As an open-source project, the Museum of Care will be happy to see many versions of Care spread around the world. We should try it out, discuss it and develop it.

That’s why we made this Museum.

If you don’t feel comfortable in our Museum for (any) reason, you can just create your own Museum.

We will be glad for you to copy, translate, rewrite or develop texts and images related to any documentation of the principle idea of the Museum of Care under the Creative Commons Attribution-ShareAlike 4.0 License | Museum Of Care 2021 | license.

We would ask you, in the spirit of open-source, for proper acknowledgement of the authors and to include a link to our website.

We would consider it exploitative and unfair if you copy, modify, or distribute any of the Museum of Care’s content without acknowledgement or use Museum of Care project(s) without the prior approval of the curators of those particular projects. They belong to their authors. However, you are welcome to contact the authors/curators and discuss it with them. The Museum of Care has no rights or authority over the Projects of the Museum of Care.

The Museum of Care as project was conceived by David Graeber and Nika Dubrovsky, who jointly come up with the idea in the series of publications. It was developed with the help and support of many people and will always stay a non-commercial, public project for everyone to join.

Contributing

Please, keep in mind that you are a participant, not a customer.
If you’d like to help us, you can contribute in different ways.

  1. Set up your own room or project
  2. Spread the word. Invite your friends. Explain why it’s important.
  3. Help translating. Design promo materials. Print and distribute stickers.

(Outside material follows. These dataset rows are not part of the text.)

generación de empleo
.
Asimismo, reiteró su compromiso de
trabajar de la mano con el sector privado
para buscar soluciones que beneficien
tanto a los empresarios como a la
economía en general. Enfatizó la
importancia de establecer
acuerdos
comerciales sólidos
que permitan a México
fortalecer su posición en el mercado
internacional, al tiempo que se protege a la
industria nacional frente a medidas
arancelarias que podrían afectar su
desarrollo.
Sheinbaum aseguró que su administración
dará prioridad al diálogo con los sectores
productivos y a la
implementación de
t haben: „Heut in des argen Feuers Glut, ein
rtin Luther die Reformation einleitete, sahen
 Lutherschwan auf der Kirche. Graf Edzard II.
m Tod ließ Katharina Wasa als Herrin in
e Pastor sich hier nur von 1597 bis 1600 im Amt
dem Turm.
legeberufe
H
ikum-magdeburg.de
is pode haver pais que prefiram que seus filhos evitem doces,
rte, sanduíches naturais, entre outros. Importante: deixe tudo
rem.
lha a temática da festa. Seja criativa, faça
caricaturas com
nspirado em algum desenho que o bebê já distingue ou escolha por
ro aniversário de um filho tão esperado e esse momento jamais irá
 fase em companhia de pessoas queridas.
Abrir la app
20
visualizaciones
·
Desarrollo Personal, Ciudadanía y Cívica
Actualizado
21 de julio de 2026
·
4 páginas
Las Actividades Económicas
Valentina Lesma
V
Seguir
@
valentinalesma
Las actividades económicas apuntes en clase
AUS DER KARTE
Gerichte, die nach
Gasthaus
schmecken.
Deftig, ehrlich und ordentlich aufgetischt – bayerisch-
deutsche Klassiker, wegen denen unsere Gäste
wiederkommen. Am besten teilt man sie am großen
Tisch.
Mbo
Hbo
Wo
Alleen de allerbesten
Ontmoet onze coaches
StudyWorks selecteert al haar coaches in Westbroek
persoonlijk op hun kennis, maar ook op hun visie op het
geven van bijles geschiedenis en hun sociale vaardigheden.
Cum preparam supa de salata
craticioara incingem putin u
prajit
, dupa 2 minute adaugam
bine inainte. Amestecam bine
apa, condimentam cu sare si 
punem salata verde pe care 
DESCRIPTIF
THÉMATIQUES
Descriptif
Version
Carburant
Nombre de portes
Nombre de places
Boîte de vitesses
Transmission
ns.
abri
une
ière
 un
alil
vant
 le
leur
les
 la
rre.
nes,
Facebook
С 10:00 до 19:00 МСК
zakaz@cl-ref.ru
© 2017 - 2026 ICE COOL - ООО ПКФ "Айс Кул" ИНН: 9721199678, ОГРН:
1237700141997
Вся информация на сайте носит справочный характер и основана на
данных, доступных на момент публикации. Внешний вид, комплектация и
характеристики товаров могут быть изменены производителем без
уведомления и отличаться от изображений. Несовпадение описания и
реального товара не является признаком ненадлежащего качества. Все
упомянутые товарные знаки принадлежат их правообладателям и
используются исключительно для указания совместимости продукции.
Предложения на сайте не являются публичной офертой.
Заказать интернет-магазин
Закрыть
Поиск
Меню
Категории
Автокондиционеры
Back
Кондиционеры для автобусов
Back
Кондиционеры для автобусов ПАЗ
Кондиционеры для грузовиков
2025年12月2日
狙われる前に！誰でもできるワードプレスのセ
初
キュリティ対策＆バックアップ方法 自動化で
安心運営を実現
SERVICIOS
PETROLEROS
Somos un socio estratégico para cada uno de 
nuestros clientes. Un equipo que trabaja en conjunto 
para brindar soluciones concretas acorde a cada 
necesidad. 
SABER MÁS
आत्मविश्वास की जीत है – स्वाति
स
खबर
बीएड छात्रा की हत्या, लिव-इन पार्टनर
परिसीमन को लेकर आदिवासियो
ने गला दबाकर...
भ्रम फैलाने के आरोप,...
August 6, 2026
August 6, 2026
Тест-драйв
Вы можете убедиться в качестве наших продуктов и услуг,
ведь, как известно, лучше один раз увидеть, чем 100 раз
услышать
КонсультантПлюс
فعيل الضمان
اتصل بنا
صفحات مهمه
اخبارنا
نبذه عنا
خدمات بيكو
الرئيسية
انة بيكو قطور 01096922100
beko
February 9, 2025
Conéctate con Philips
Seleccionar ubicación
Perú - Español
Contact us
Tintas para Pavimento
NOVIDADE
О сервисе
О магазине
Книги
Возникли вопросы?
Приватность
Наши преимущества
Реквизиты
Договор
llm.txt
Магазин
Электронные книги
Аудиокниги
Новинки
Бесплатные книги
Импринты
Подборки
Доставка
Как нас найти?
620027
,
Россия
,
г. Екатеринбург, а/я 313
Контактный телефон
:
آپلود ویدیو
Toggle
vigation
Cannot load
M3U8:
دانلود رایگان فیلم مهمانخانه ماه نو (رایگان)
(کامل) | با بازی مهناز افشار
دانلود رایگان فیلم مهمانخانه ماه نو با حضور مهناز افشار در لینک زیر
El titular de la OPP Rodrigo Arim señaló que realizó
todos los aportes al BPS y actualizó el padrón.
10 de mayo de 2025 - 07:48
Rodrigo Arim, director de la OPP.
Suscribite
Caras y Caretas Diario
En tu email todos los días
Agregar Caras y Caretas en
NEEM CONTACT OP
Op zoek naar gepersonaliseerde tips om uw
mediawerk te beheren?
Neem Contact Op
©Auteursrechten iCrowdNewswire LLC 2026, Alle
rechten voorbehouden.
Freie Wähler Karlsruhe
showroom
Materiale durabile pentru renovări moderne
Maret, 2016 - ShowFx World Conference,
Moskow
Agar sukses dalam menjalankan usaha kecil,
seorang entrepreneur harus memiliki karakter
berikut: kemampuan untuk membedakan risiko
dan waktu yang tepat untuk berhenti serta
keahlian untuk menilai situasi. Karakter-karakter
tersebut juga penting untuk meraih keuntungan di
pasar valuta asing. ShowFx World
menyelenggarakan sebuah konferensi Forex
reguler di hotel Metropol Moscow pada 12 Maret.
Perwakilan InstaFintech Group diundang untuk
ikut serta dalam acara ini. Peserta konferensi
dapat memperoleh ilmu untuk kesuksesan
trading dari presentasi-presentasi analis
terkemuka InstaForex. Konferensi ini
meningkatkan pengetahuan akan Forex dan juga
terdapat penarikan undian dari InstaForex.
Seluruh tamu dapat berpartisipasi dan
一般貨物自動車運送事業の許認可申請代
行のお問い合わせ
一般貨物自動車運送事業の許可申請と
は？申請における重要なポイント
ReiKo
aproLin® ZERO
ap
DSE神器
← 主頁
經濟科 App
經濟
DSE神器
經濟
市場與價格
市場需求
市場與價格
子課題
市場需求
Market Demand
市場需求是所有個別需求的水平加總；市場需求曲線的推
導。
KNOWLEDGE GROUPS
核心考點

CURATING AT Museum of cares

If you participate in a collective project, such as a reading group or an exhibition, your rights as a curator are limited. When organizing a room, you can set terms such as “I don’t want to post videos of my group online” or “I want to post videos online”. The members of your group, after reading the terms and conditions, will be able to decide if they are happy with your terms and conditions. Some people want to see themselves online, others are strongly against it. Once everyone agreed, the terms can’t be change.

Unless the curator specifies otherwise, often at the start of the room’s mission statement, it is assumed that the room and all its content are intended for free, non-commercial distribution on the Museum of Caring and the David Graeber Institute’s websites and social media.